ABSTRACT

There is little question that brain structure and function are abnormally affected in schizophrenia independent of the effects of antipsychotic medications. Many studies using high resolution magnetic resonance imaging (MRI) have consistently found increased ventricular volume, and reduced cortical and subcortical volumes in various brain regions very early in the illness, before any exposure to antipsychotic drugs (1-3). Likewise, abnormal patterns of brain activation in unmedicated schizophrenia patients, carefully matched for task performance, have been reported with positron emission tomography (PET) and functional MRI techniques (4-6). Whether these activation abnormalities are traits of the illness or states related to clinical exacerbations of some components of the disorder is less clear. To characterize systematic brain changes directly linked to antipsychotic drugs, these trait and state illness-related effects must be considered. Antipsychotic medications, the mainstay of the modern treatment for schizophrenia, have been found to be reliably efficacious in improving psychotic symptoms. These agents also have the propensity to induce neuromotoric side effects, hence their original term neuroleptic (“to seize the neuron”).
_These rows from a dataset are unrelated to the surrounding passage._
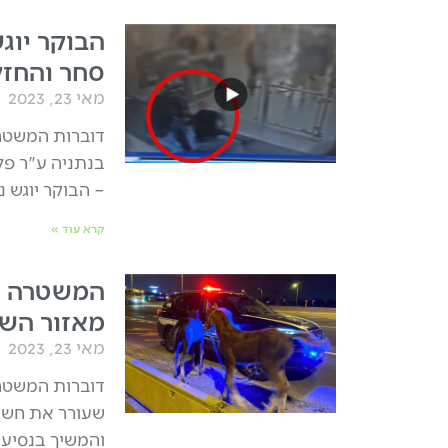
הבוקר יוג
סחר והחזק
מאי 23, 2023
דוברות המשטרה
בנתניה ע"ר פל
– הבוקר יוגש נ
קרא עוד »
מאזור השר
מאי 23, 2023
דוברות המשטרה
שעורר את חשדם
והמשיך בנסיע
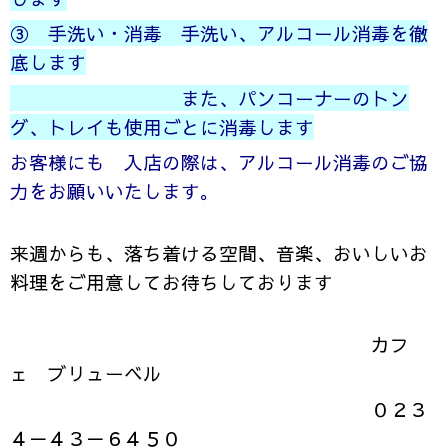
③ 手洗い・消毒 手洗い、アルコール消毒を徹
底します
また、パンコーナーのトン
グ、トレイも使用ごとに消毒します
お客様にも 入店の際は、アルコール消毒のご協
力をお願いいたします。
来週からも、落ち着ける空間、音楽、おいしいお
料理をご用意してお待ちしております
カフ
ェ ブリューベル
０２３
４－４３－６４５０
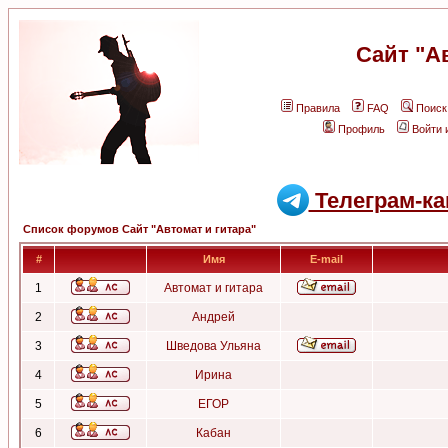
Сайт "А
Правила
FAQ
Поиск
Профиль
Войти 
Телеграм-ка
Список форумов Сайт "Автомат и гитара"
#
Имя
E-mail
1
Автомат и гитара
2
Андрей
3
Шведова Ульяна
4
Ирина
5
ЕГОР
6
Кабан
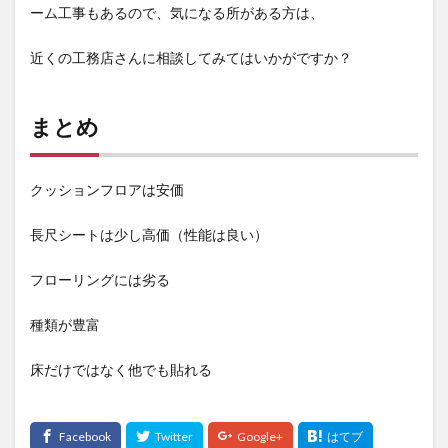
ーム工事もあるので、気になる所がある方は、
近くの工務店さんに相談してみてはいかがですか？
まとめ
クッションフロアは安価
長尺シートは少し高価（性能は良い）
フローリングには劣る
種類が豊富
床だけではなく他でも貼れる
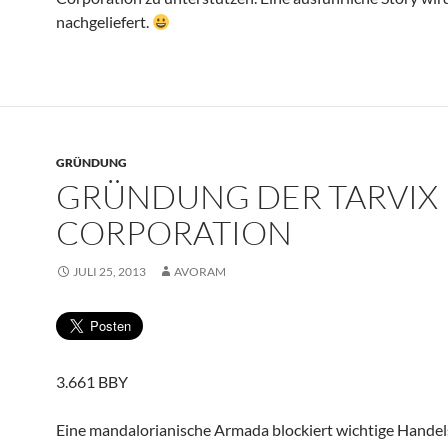
nachgeliefert.
GRÜNDUNG
GRÜNDUNG DER TARVIX
CORPORATION
JULI 25, 2013
AVORAM
3.661 BBY
Eine mandalorianische Armada blockiert wichtige Handel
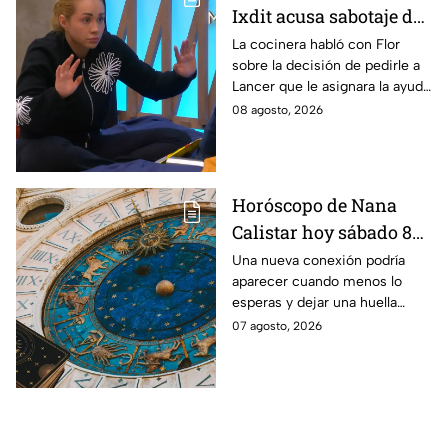
Ixdit acusa sabotaje de
Ramahá en la pasada
La cocinera habló con Flor
sobre la decisión de pedirle a
gala de salvación de
Lancer que le asignara la ayuda
MasterChef 24/7
de Ramahá y no la de Daniela
08 agosto, 2026
Horóscopo de Nana
Calistar hoy sábado 8
de agosto del 2026 para
Una nueva conexión podría
aparecer cuando menos lo
cada signo; una
esperas y dejar una huella
conexión inesperada
importante.
07 agosto, 2026
podría transformar tus
próximos días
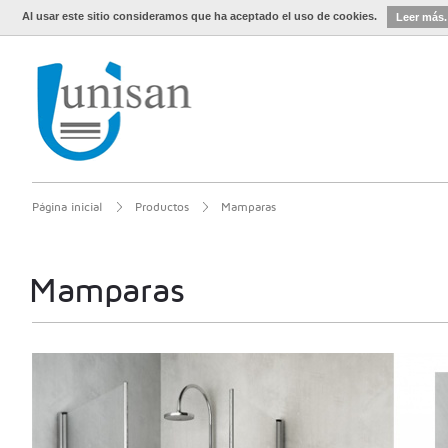
Al usar este sitio consideramos que ha aceptado el uso de cookies.
Leer más.
Página inicial
Productos
Mamparas
Mamparas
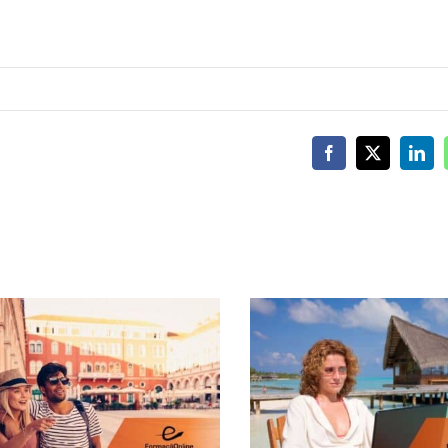
Facebook
X
Link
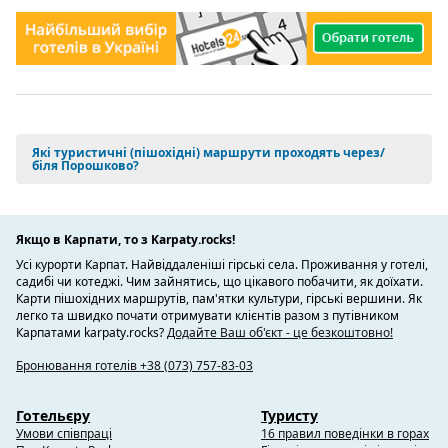
Які туристичні (пішохідні) маршрути проходять через/
біля Порошково?
Якщо в Карпати, то з Karpaty.rocks!
Усі курорти Карпат. Найвіддаленіші гірські села. Проживання у готелі,
садибі чи котеджі. Чим зайнятись, що цікавого побачити, як доїхати.
Карти пішохідних маршрутів, пам'ятки культури, гірські вершини. Як
легко та швидко почати отримувати клієнтів разом з путівником
Карпатами karpaty.rocks?
Додайте Ваш об'єкт - це безкоштовно!
Бронювання готелів +38 (073) 757-83-03
Готельєру
Туристу
Умови співпраці
16 правил поведінки в горах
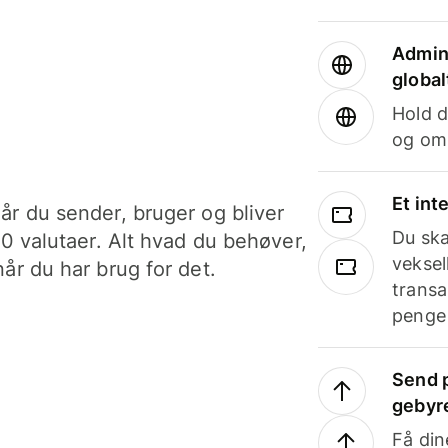
Admini
global
Hold d
og om
Et int
år du sender, bruger og bliver
Du ska
40 valutaer. Alt hvad du behøver,
veksel
år du har brug for det.
transa
penge 
Send p
gebyr
Få din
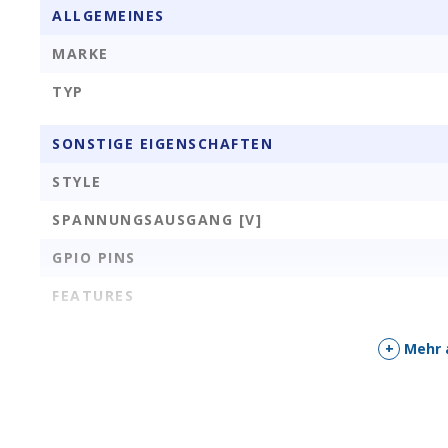
ALLGEMEINES
MARKE
TYP
SONSTIGE EIGENSCHAFTEN
STYLE
SPANNUNGSAUSGANG [V]
GPIO PINS
FEATURES
+
Mehr 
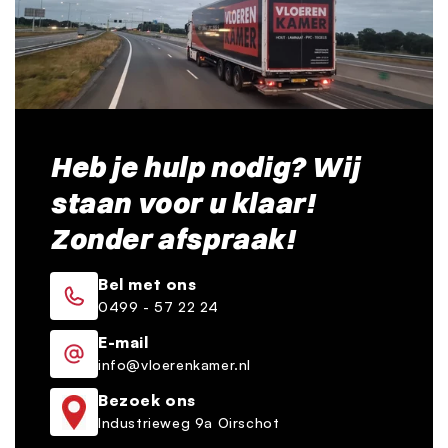
Heb je hulp nodig? Wij
staan voor u klaar!
Zonder afspraak!
Bel met ons
0499 - 57 22 24
E-mail
info@vloerenkamer.nl
Bezoek ons
Industrieweg 9a Oirschot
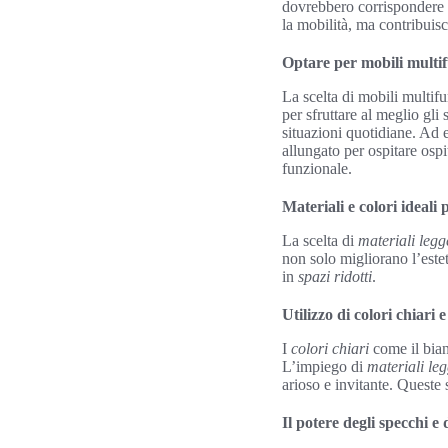
dovrebbero corrispondere p
la mobilità, ma contribuis
Optare per mobili multif
La scelta di mobili multifu
per sfruttare al meglio gli
situazioni quotidiane. Ad 
allungato per ospitare osp
funzionale.
Materiali e colori ideali 
La scelta di
materiali legg
non solo migliorano l’este
in
spazi ridotti
.
Utilizzo di colori chiari 
I
colori chiari
come il bianc
L’impiego di
materiali leg
arioso e invitante. Queste 
Il potere degli specchi e d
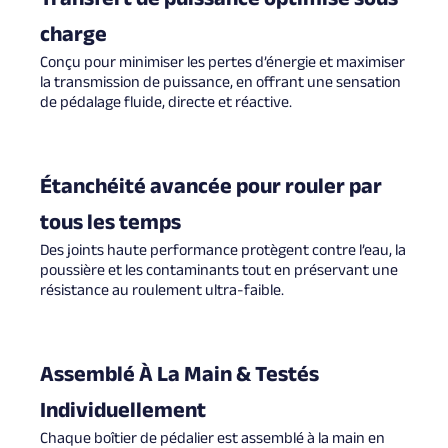
charge
Conçu pour minimiser les pertes d’énergie et maximiser
la transmission de puissance, en offrant une sensation
de pédalage fluide, directe et réactive.
Étanchéité avancée pour rouler par
tous les temps
Des joints haute performance protègent contre l’eau, la
poussière et les contaminants tout en préservant une
résistance au roulement ultra-faible.
Assemblé À La Main & Testés
Individuellement
Chaque boîtier de pédalier est assemblé à la main en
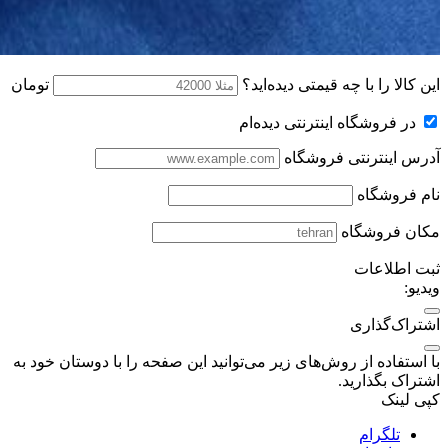
این کالا را با چه قیمتی دیده‌اید؟
تومان
در فروشگاه اینترنتی دیده‌ام
آدرس اینترنتی فروشگاه
نام فروشگاه
مکان فروشگاه
ثبت اطلاعات
ویدیو:
اشتراک‌گذاری
با استفاده از روش‌های زیر می‌توانید این صفحه را با دوستان خود به
اشتراک بگذارید.
کپی لینک
تلگرام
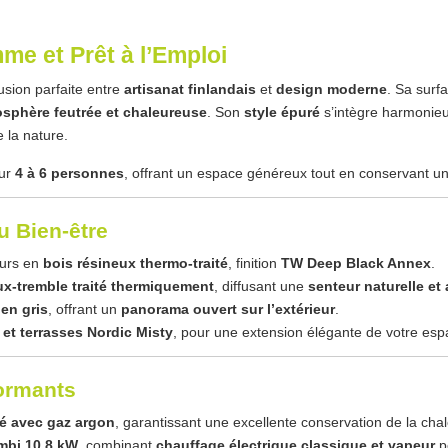
e et Prêt à l’Emploi
usion parfaite entre
artisanat finlandais
et
design moderne
. Sa surf
sphère feutrée et chaleureuse
. Son
style épuré
s’intègre harmonieu
 la nature.
our
4 à 6 personnes
, offrant un espace généreux tout en conservant 
u Bien-être
eurs en
bois résineux thermo-traité
, finition
TW Deep Black Annex
.
ux-tremble traité thermiquement
, diffusant une
senteur naturelle et
 en gris
, offrant un
panorama ouvert sur l’extérieur
.
 et terrasses Nordic Misty
, pour une extension élégante de votre esp
formants
pé avec gaz argon
, garantissant une excellente conservation de la chal
ombi 10,8 kW
, combinant
chauffage électrique classique et vapeur
p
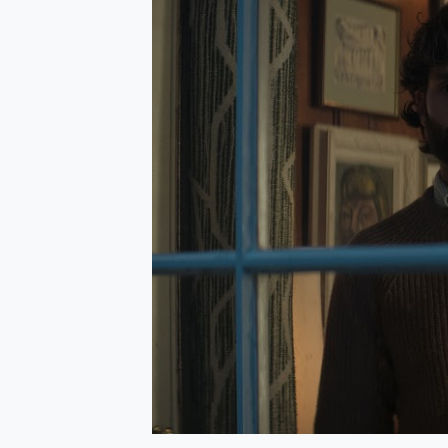
防窺黑科技 Galaxy S2
AI 支付 一錶搞定大小事 Xiao
超驚艷 讓人一眼就愛上 LENOV
美到讓人超想擁有 moto pad 
好用的 EaseUS Parti
一鍵修復模糊影片、舊照的 AI 
小朋友才做選擇 投影機 RG
式生活新體驗
外型超吸晴~ 給您絕佳操控體驗 
開箱~變身「蜘蛛人」椅子軍師
iPhone 17 系列 有認
DJI Osmo Pocket 3
小巧好吸不擋鏡頭 有Qi2認證
會走動的冷暖氣 SONY RE
寶可夢飛人外掛iToolab An
百倍變焦實測~ vivo X200
超好用的 PLAUD NoteP
COMPUTEX 2025 來
自帶線的 有線無線都能充 ONP
飛利浦 JS7310 ⚡【
是螢幕也是電視! 一機超多用途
Not surprisingly, neurobiological correlates for both the beneficial and deleterious neuromotoric effects have been identified with neuroimaging techniques. With the introduction over the past decade of atypical antipsychotic agents, effective medications that are less likely to induce extrapyramidal side effects, a variety of studies have attempted to identify the structural and functional brain correlates of the antipsychotic and the extrapyramidal effects. In this chapter we present a selective review of the literature addressing these important issues. A general overview of findings from studies utilizing the following methodologies will be discussed: MRI, magnetic resonance spectroscopy (MRS), functional MRI (fMRI), magnetoencephalography (MEG), and PET (glucose metabolism, blood flow, and receptor ligand).